CLINICAL PHARMACOLOGY
Mechanism
of Action
Angiotensin II [formed from angiotensin I in a reaction
catalyzed by angiotensin converting enzyme (ACE, kininase
II), is a potent vasoconstrictor, the primary vasoactive
hormone of the renin-angiotensin system and an important
component in the pathophysiology of hypertension. It also
stimulates aldosterone secretion by the adrenal cortex.
Losartan and its principal active metabolite block the
vasoconstrictor and aldosterone-secreting effects of angiotensin
II by selectively blocking the binding of angiotensin
II to the AT1 receptor found in many tissues,
(e.g., vascular smooth muscle, adrenal gland). There is
also an AT2 receptor found in many tissues
but it is not known to be associated with cardiovascular
homeostasis. Both losartan and its principal active metabolite
do not exhibit any partial agonist activity at the AT1
receptor and have much greater affinity (about 1000-fold)
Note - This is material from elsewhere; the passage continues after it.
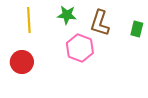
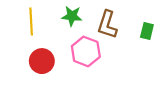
red circle: (22, 62) -> (42, 61), moved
for the AT1 receptor than for the AT2
receptor. In vitro binding studies indicate that losartan
is a reversible, competitive inhibitor of the AT1
receptor. The active metabolite is 10 to 40 times more
potent by weight than losartan and appears to be a reversible,
non-competitive inhibitor of the AT1 receptor.
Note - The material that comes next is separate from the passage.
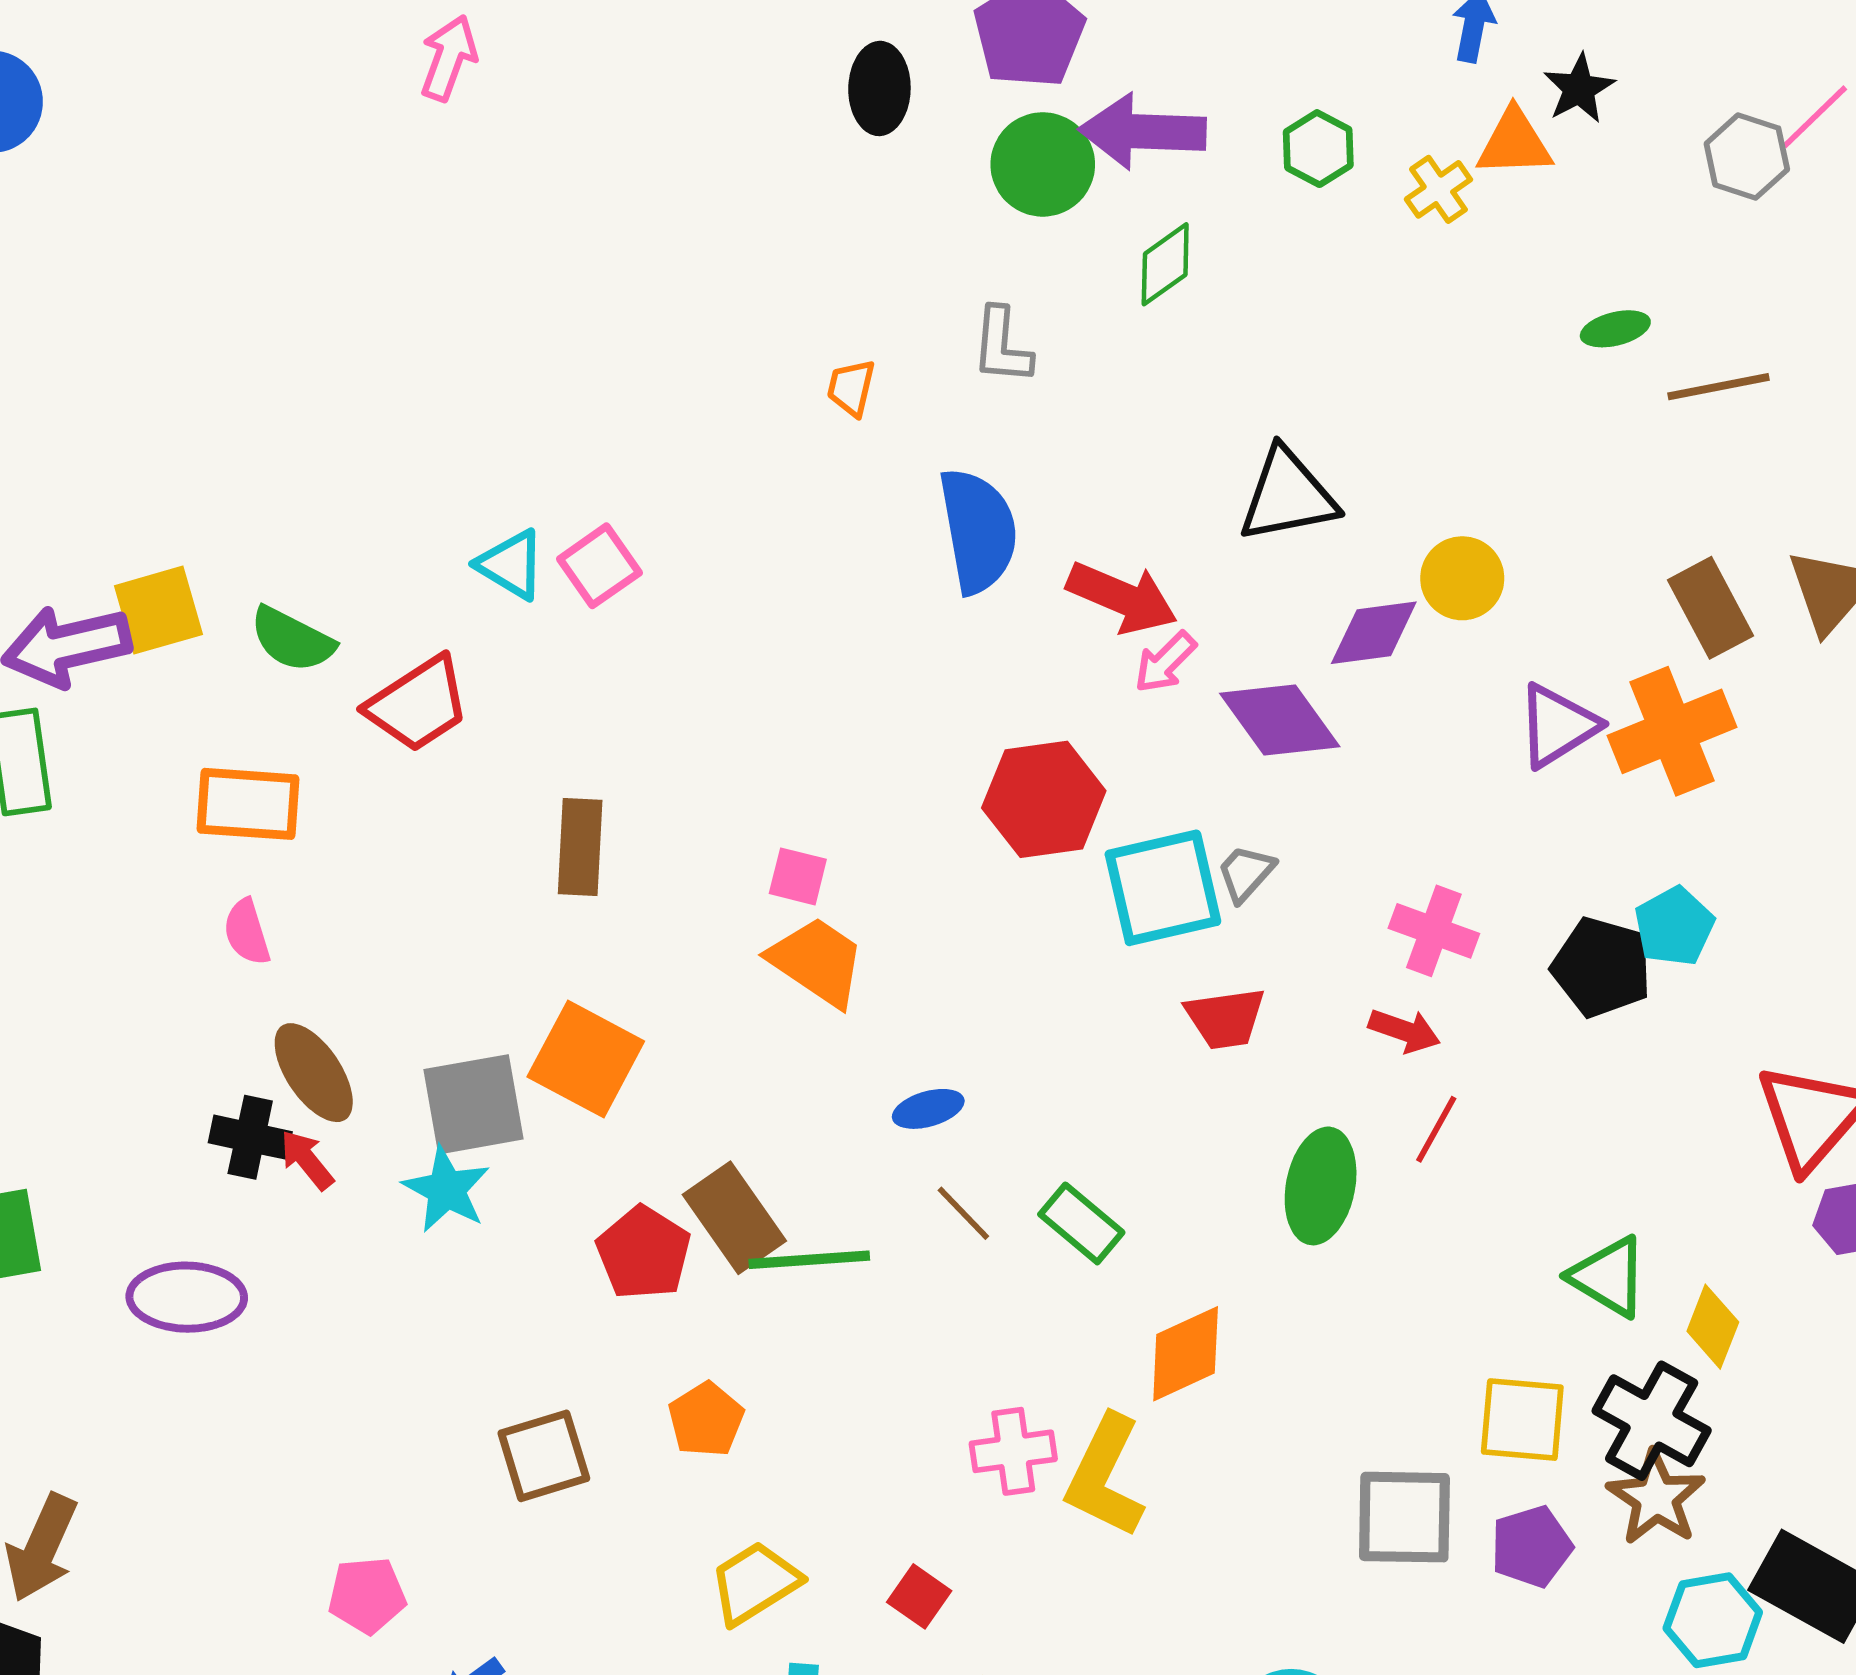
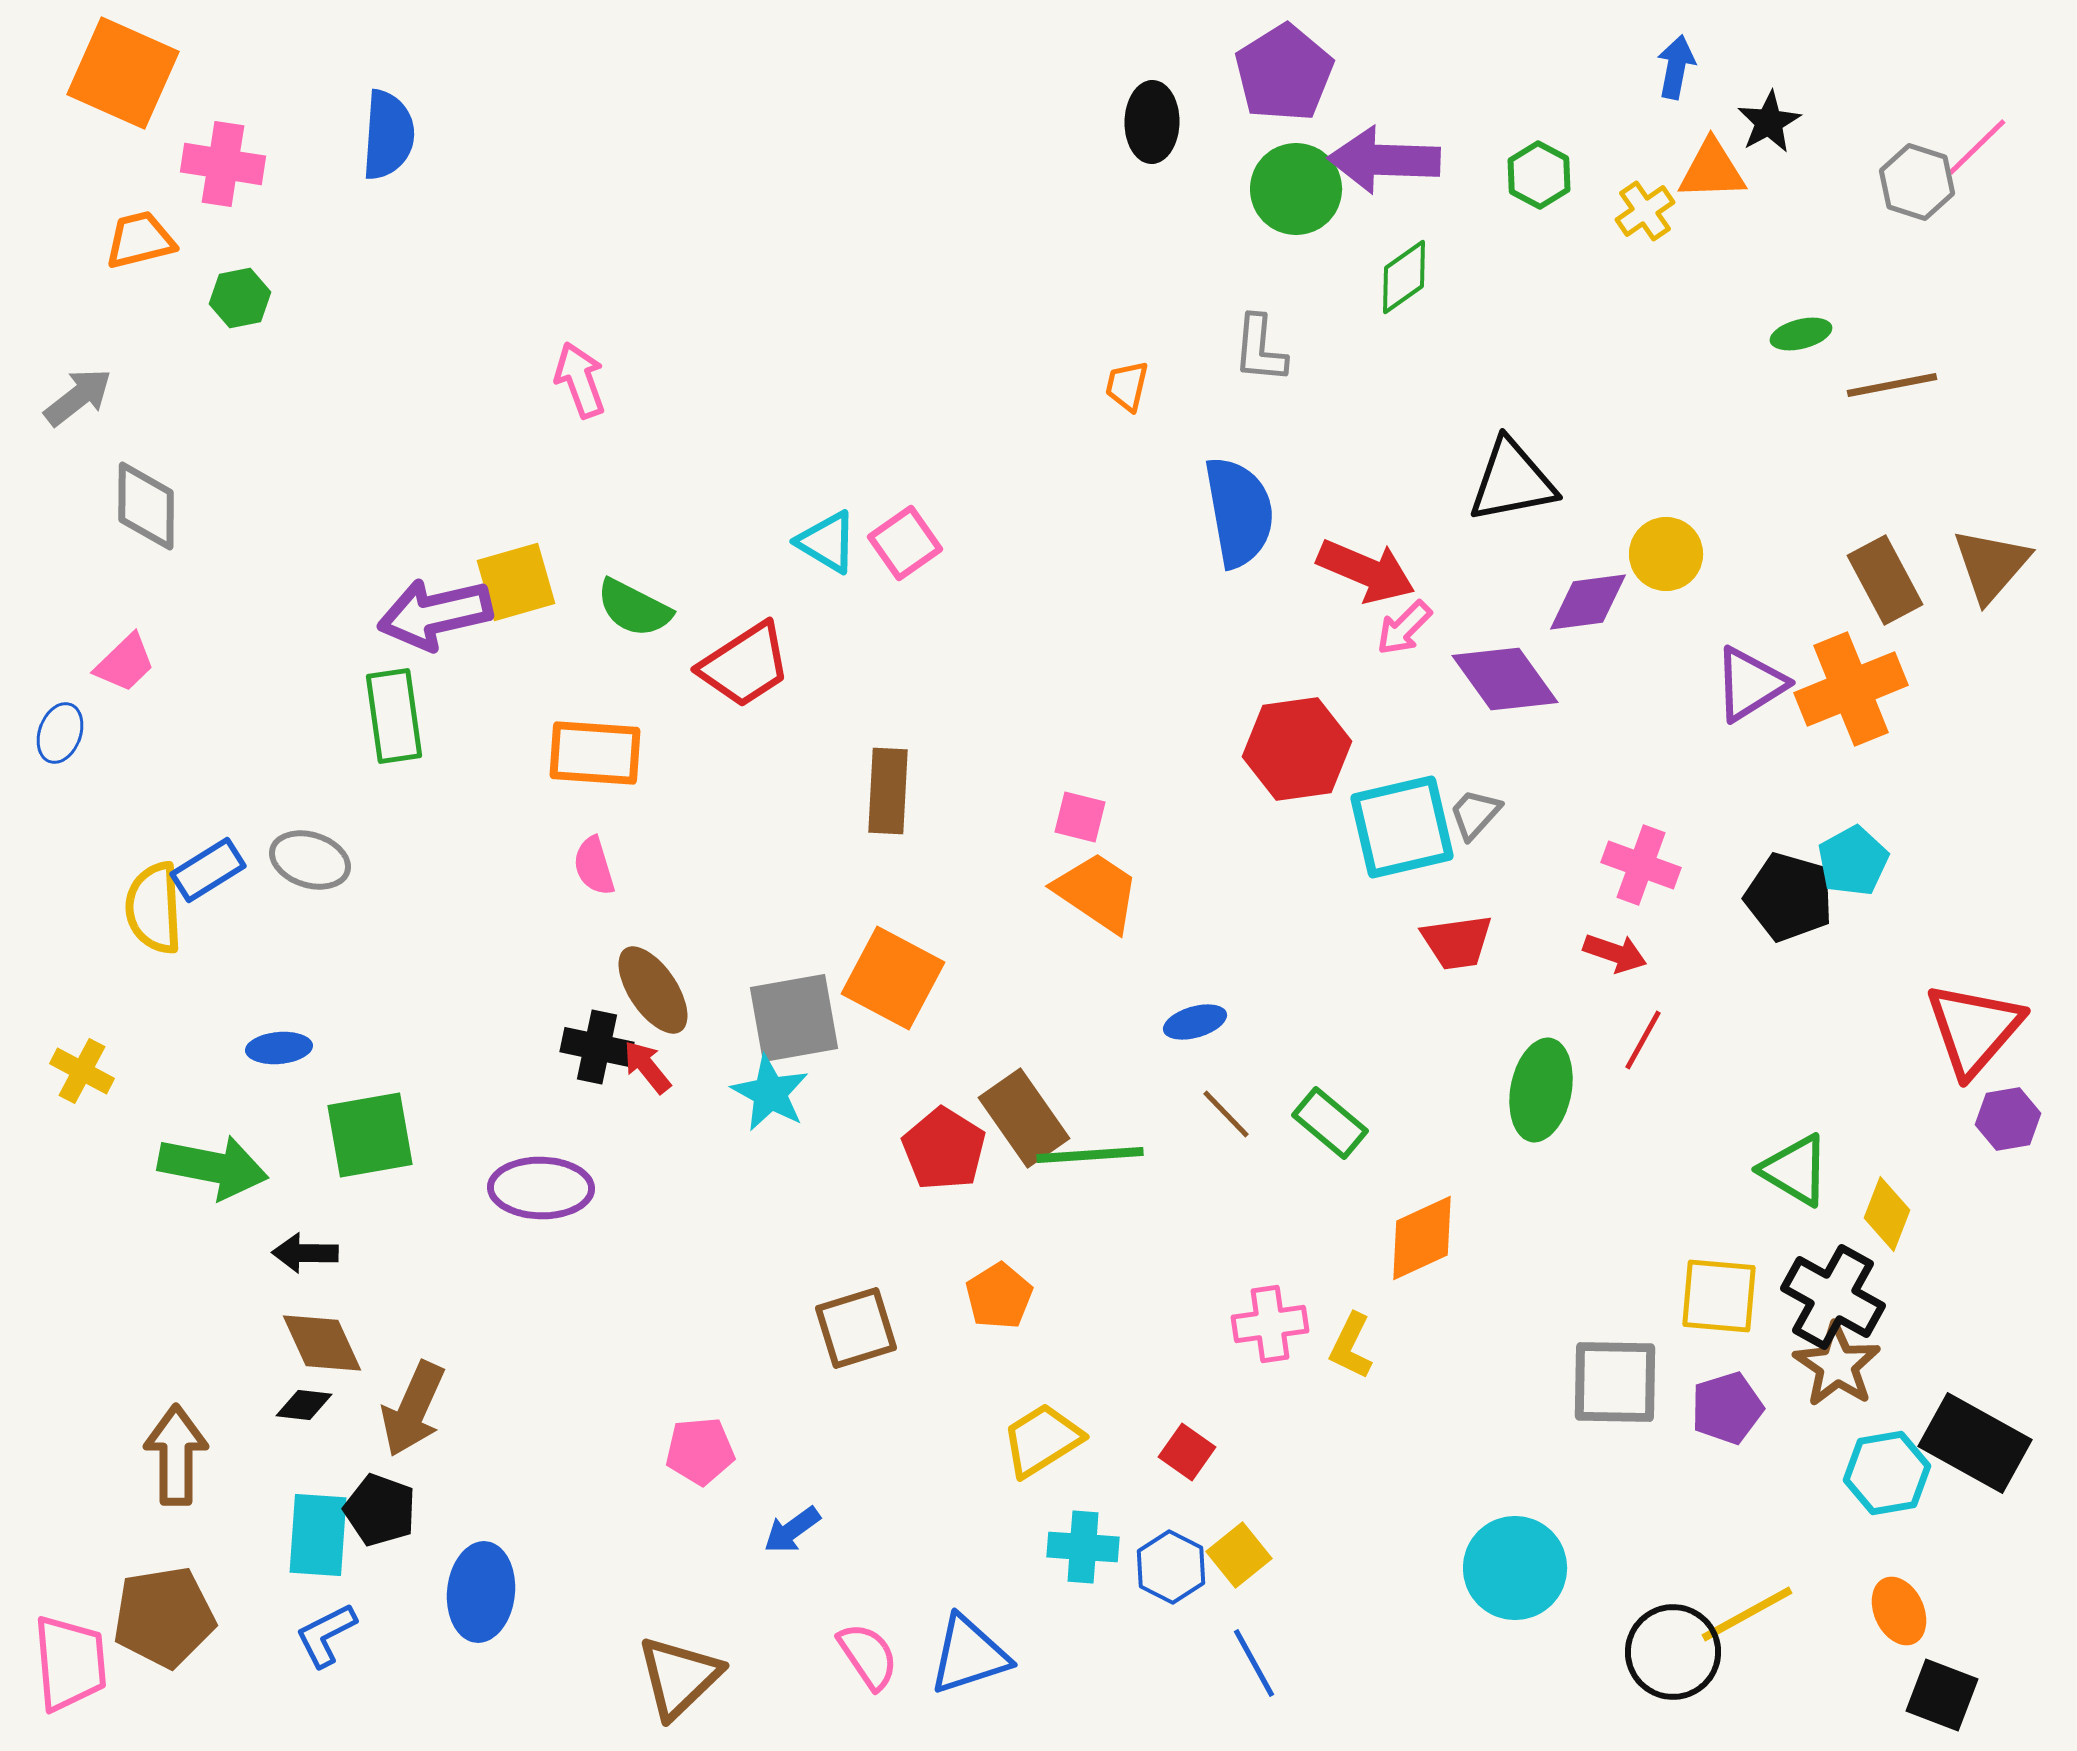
pink arrow: (449, 58) -> (580, 380), moved, turned -40
yellow L-shape: (1105, 1476) -> (1351, 1346), size x0.6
Neither losartan nor its active metabolite inhibits ACE
(kininase II, the enzyme that converts angiotensin I to
angiotensin II and degrades bradykinin); nor do they bind
to or block other hormone receptors or ion channels known
to be important in cardiovascular regulation.
Pharmacokinetics
General: Losartan is an orally
active agent that undergoes substantial first-pass metabolism
by cytochrome P450 enzymes. It is converted, in part,
to an active carboxylic acid metabolite that is responsible
for most of the angiotensin II receptor antagonism that
follows losartan treatment. The terminal half-life of
losartan is about 2 hours and of the metabolite is about
6-9 hours. The pharmacokinetics of losartan and its active
metabolite are linear with oral losartan doses up to 200
mg and do not change over time. Neither losartan nor its
metabolite accumulate in plasma upon repeated once-daily
dosing.
Following oral administration, losartan is well absorbed
(based on absorption of radiolabeled losartan) and undergoes
substantial first-pass metabolism; the systemic bioavailability
of losartan is approximately 33%. About 14% of an orally-administered
dose of losartan is converted to the active metabolite.
Mean peak concentrations of losartan and its active metabolite
are reached in 1 hour and in 3-4 hours, respectively.
While maximum plasma concentrations of losartan id its
active metabolite are approximately equal, the AUC of
the metabolite is about 4 times great as that of losartan.
A meal slows absorption of losartan and decreases its
Cmax but has only minor effects on losartan AUC or on
the AUC of the metabolite (about 10% decreased).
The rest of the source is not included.